Some examples of public policy violations and claims in NJ where successful plaintiffs have established a cause of action for a Pierce claim include where an employer has unconstitutionally and unreasonably required an employee to submit to a drug test; where an employee has been terminated for filing a workers compensation claim; and where an employer terminated an employee because the employer objected to an employee’s private consensual sexual activities.

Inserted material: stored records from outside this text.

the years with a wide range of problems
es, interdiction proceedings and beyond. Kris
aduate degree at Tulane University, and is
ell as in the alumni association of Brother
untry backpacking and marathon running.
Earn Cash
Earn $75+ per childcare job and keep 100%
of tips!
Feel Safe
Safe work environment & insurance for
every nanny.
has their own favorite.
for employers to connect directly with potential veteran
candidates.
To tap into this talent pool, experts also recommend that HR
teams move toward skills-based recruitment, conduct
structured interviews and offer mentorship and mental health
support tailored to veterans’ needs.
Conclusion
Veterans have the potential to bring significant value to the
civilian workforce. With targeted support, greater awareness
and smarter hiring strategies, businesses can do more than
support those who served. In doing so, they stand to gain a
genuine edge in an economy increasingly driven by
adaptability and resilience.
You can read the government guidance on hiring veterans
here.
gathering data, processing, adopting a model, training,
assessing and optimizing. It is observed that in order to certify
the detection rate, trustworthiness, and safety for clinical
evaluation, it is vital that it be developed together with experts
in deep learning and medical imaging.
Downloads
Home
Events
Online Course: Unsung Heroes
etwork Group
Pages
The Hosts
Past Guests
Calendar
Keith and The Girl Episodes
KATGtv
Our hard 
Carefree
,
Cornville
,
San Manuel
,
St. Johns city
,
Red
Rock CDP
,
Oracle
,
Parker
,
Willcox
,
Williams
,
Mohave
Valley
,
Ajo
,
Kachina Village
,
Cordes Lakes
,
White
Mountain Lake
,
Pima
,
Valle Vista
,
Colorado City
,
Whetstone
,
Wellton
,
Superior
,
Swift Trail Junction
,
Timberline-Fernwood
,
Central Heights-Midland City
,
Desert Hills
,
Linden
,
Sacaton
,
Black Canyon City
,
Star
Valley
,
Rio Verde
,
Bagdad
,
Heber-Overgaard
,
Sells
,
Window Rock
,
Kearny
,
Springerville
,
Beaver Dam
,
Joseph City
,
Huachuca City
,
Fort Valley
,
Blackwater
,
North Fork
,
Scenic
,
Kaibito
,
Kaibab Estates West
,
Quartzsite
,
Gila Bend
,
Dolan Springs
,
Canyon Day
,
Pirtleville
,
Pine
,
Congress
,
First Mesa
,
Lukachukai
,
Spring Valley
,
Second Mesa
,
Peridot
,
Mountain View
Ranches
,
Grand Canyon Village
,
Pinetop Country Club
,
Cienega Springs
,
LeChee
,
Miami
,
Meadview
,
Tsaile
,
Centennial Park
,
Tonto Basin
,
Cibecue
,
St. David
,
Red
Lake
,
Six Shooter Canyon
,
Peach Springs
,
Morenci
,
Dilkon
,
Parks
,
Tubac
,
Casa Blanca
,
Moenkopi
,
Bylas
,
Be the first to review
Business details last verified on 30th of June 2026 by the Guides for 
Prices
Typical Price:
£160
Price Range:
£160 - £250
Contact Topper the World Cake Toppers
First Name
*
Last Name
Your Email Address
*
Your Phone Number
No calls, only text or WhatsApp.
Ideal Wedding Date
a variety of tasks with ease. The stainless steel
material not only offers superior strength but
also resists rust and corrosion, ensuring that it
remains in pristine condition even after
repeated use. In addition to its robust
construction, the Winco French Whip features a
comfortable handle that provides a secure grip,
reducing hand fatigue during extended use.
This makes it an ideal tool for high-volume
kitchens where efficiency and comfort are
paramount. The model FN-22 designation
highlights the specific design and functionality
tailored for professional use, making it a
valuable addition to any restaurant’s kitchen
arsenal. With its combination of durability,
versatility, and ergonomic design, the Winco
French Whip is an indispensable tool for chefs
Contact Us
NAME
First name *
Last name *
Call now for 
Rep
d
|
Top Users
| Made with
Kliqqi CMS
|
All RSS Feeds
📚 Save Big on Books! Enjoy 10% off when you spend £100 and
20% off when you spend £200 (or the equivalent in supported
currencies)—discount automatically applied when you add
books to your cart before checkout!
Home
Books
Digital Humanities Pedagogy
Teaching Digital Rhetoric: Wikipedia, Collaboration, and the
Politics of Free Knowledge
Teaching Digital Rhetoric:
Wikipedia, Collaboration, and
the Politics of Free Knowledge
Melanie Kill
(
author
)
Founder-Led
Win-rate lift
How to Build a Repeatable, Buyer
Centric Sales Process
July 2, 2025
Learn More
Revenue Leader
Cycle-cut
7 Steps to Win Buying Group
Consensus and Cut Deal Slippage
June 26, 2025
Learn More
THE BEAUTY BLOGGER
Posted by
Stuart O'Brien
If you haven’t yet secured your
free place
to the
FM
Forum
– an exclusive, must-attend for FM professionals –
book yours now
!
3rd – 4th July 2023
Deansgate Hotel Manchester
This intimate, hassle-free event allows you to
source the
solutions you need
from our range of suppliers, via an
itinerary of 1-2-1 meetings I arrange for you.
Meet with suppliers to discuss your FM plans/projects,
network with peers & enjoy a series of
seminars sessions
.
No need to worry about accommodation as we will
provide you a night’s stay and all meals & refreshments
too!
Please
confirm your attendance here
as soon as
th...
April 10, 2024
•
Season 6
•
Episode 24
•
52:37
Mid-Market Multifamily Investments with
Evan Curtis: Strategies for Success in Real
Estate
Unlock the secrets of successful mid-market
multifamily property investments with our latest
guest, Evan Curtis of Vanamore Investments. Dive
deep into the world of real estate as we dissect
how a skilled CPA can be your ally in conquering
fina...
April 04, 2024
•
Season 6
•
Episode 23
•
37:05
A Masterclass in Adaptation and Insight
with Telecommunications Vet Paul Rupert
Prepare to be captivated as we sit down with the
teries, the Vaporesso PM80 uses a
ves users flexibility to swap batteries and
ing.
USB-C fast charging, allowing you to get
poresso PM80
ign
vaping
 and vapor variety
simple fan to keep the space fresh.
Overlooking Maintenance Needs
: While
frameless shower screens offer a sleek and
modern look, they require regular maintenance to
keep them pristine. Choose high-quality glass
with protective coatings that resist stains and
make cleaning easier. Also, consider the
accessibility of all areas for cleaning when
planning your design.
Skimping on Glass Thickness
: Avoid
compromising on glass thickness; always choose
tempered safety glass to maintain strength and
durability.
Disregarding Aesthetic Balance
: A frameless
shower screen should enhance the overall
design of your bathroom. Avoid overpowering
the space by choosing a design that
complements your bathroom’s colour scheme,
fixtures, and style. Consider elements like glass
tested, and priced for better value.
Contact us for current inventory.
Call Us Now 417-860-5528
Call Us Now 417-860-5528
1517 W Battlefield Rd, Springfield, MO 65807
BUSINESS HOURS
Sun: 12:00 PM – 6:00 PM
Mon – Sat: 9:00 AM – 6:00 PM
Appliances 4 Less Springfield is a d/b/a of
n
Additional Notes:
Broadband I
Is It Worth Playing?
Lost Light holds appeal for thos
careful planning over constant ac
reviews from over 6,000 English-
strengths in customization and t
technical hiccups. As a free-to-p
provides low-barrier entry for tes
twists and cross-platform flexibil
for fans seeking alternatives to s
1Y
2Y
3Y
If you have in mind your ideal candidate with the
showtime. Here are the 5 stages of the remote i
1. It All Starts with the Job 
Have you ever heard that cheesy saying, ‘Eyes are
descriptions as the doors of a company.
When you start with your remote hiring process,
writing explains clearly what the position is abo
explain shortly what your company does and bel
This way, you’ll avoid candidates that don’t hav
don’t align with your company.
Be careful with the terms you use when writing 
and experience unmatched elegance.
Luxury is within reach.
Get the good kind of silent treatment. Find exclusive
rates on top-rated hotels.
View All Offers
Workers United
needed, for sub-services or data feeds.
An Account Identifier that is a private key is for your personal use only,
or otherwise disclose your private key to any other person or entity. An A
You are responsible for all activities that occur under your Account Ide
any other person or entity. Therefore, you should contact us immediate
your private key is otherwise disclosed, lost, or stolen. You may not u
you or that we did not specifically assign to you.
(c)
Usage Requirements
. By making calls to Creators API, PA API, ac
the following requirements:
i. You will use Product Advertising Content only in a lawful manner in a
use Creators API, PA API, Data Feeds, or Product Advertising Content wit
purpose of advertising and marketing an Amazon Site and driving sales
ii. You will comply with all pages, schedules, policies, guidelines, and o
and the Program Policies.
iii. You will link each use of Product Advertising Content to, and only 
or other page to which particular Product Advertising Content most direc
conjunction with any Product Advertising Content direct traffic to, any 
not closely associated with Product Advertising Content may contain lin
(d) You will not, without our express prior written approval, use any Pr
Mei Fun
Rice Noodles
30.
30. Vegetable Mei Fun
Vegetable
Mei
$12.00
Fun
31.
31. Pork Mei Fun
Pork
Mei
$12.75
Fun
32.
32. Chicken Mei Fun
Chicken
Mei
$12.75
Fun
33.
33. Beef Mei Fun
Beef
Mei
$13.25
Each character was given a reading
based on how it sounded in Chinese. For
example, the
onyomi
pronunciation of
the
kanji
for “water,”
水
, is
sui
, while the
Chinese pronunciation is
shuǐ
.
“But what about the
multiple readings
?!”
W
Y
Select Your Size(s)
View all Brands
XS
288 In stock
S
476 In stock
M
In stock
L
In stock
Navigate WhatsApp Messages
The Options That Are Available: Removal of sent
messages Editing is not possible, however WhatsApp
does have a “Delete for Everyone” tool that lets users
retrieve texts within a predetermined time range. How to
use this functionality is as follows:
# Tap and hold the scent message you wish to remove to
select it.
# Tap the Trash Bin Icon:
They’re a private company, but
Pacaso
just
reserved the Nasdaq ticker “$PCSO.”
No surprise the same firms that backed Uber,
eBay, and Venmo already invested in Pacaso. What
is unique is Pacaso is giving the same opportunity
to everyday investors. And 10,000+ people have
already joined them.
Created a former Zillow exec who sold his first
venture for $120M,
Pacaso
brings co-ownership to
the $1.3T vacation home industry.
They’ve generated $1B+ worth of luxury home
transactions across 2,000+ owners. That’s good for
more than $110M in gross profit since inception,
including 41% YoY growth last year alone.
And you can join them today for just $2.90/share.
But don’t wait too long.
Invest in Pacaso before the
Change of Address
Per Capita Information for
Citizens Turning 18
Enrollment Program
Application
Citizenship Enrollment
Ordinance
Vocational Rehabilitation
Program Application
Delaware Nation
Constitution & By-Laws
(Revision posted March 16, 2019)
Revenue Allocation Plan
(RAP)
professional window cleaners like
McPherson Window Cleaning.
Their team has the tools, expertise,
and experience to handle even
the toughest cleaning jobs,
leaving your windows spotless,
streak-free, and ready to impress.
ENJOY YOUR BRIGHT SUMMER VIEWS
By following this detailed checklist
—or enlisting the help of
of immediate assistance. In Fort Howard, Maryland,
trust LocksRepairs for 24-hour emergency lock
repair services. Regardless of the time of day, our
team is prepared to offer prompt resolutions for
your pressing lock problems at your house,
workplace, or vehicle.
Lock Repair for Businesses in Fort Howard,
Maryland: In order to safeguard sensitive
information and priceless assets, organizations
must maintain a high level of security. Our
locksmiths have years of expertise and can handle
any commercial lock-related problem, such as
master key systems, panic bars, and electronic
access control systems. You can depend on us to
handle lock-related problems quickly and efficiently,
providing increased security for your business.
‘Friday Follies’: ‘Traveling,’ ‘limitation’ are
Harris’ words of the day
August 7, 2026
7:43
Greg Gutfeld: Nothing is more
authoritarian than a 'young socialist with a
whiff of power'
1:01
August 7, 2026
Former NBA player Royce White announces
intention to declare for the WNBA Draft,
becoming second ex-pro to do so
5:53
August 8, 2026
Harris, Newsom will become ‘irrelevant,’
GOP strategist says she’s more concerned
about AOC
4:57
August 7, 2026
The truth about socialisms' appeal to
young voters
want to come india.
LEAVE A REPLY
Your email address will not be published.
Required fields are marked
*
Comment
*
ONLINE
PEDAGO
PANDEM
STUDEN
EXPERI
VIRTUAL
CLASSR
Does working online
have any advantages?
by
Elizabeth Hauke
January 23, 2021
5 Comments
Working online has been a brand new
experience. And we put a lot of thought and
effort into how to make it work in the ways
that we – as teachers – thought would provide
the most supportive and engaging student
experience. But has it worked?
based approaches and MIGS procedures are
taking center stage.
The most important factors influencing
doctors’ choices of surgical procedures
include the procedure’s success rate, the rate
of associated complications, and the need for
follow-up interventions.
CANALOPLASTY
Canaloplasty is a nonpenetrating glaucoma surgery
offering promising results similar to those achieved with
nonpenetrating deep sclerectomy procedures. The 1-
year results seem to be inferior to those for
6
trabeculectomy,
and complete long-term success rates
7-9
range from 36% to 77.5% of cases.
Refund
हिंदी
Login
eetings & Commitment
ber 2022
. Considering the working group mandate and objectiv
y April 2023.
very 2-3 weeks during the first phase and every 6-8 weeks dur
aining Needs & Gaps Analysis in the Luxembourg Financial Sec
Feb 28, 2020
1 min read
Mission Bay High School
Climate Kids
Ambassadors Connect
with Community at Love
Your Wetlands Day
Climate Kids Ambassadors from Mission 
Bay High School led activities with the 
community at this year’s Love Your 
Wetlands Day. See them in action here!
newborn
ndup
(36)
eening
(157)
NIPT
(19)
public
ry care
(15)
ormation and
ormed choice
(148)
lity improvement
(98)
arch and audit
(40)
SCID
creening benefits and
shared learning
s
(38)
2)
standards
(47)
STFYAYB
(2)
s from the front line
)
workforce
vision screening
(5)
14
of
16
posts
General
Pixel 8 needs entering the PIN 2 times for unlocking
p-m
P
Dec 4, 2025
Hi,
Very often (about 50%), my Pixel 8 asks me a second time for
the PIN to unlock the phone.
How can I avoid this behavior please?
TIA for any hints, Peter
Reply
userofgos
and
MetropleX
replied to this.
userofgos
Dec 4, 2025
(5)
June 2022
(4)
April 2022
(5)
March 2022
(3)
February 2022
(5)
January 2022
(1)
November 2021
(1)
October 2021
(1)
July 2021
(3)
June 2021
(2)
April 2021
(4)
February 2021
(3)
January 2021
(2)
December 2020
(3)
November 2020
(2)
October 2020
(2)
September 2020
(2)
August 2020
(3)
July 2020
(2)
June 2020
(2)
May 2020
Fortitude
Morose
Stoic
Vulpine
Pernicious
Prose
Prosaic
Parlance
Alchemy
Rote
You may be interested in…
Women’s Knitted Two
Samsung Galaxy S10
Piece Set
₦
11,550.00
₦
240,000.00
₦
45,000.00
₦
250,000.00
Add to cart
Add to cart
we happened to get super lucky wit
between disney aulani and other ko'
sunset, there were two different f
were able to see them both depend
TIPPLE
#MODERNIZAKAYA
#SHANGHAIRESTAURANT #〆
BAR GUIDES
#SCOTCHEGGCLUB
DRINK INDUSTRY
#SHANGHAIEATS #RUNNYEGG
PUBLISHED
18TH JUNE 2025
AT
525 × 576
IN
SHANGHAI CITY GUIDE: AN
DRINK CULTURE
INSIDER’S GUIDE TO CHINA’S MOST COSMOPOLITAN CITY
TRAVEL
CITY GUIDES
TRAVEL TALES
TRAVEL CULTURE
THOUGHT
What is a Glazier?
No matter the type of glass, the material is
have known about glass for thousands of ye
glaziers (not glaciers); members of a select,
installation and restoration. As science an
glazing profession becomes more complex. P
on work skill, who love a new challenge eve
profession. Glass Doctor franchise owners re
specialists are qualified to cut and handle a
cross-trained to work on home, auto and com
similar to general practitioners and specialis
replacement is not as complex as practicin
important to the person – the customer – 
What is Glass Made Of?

Although many Pierce claims may also be protected under the Conscientious Employee Protection Act and therefore waived, there are many other situations where no statute protects an employee, but a common law Pierce claim may still be viable. As a top employment lawyer in NJ, Schorr & Associates has litigated many successful Pierce claims and can assist you in understanding whether a termination violates public policy, and is therefore actionable. Contact us for a free initial telephone consultation today.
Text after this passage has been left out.